3. Does it concern you that Turkey appears to be more intent upon attacking the Kurds and the Russians than attacking ISIS?
4. Does the fact that ISIS never attacks Israel raise any question in your mind?
5. Does the United States plan on releasing any of its alleged evidence to back up its repeated claims of Syrian bombing and chemical warfare against the Syrian people?
6. Does the United States plan on releasing any of its alleged evidence to back up its repeated claims of Russian invasions of Ukraine in the past year?
7. Do the numerous connections between the Ukrainian government and neo-Nazis have any effect upon America's support of Ukraine?
8. Would you prefer that Russia played no military role at all in Syria?
I expect any one of us could readily think of any number of additional, similarly pointed questions we might ask the president in either the foreign- or domestic-policy spheres that would accentuate those anomalies.
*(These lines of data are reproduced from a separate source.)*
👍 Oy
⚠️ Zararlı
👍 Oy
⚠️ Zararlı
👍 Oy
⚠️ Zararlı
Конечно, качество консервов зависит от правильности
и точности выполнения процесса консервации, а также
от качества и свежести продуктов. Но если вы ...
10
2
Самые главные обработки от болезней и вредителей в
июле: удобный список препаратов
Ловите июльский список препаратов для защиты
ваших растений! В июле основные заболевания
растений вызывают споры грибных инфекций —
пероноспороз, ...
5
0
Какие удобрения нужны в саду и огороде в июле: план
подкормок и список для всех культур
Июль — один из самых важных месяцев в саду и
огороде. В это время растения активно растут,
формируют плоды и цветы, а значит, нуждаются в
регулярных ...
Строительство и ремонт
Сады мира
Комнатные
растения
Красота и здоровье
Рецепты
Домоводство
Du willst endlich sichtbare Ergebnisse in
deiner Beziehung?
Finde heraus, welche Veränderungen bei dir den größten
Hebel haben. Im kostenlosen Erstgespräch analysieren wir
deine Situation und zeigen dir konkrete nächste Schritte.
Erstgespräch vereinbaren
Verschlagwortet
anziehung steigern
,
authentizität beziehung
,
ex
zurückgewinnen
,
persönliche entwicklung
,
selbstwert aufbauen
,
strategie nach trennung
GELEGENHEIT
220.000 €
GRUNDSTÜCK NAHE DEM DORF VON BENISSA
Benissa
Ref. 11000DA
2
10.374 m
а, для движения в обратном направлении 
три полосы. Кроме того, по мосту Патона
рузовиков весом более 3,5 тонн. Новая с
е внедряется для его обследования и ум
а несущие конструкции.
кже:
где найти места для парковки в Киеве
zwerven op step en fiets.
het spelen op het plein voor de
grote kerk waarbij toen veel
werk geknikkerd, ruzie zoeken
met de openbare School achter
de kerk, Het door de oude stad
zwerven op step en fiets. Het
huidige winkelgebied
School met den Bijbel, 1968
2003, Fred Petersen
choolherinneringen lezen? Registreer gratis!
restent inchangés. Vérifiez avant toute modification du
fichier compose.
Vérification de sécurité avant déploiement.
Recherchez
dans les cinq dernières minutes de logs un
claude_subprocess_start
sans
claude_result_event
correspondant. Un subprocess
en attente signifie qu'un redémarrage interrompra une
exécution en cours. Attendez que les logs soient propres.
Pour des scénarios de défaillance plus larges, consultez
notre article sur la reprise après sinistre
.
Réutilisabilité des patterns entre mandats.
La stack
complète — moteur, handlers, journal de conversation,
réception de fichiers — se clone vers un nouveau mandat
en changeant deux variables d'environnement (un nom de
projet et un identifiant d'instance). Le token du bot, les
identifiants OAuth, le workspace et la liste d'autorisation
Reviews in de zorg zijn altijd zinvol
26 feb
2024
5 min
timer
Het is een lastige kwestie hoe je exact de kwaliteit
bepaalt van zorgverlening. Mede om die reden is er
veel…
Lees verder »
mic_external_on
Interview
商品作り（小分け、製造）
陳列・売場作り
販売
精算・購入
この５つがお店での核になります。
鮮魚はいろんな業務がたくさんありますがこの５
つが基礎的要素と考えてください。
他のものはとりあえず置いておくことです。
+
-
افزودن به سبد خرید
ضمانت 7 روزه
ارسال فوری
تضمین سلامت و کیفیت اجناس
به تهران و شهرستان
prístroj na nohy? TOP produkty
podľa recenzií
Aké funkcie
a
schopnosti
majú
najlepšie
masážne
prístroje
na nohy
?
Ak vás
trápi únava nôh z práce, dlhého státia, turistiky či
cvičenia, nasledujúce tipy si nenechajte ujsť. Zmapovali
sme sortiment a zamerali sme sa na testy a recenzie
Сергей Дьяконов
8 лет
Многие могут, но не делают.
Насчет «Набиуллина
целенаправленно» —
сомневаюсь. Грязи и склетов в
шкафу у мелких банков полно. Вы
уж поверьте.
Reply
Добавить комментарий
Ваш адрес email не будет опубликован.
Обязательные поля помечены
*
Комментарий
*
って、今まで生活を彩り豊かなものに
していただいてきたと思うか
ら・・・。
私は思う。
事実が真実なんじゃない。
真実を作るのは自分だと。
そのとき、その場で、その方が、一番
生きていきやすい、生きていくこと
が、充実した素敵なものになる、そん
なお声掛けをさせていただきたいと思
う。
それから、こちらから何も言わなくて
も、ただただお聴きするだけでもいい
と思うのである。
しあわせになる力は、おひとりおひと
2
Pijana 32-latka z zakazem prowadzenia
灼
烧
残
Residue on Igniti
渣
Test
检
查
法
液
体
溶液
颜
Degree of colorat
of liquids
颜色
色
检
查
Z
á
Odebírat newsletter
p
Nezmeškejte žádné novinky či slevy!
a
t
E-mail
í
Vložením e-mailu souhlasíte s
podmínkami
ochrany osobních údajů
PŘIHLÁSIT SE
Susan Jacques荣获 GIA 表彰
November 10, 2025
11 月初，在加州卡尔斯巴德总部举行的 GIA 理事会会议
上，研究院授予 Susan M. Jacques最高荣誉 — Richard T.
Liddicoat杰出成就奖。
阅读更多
I know I could, but space herein limits such an exercise. And there is of course such a thing as overkill. Although apparently not in the gratuitous vilification of Vladimir Putin, the continued embrace of regime change as a key foreign-policy instrument, or the indiscriminate and counterproductive use of drones ostensibly to battle terrorism, to name a few areas where "overkill" might apply.
The More things Change
If Obama promised change, then as already hinted at, his first-term tenure alone appeared to underscore the hoary old platitude that the more things change, the more they stay the same. Whether he instinctively knew that was how it was going to play out before he was elected may for some be open to debate, but it is now very difficult to escape the view he did.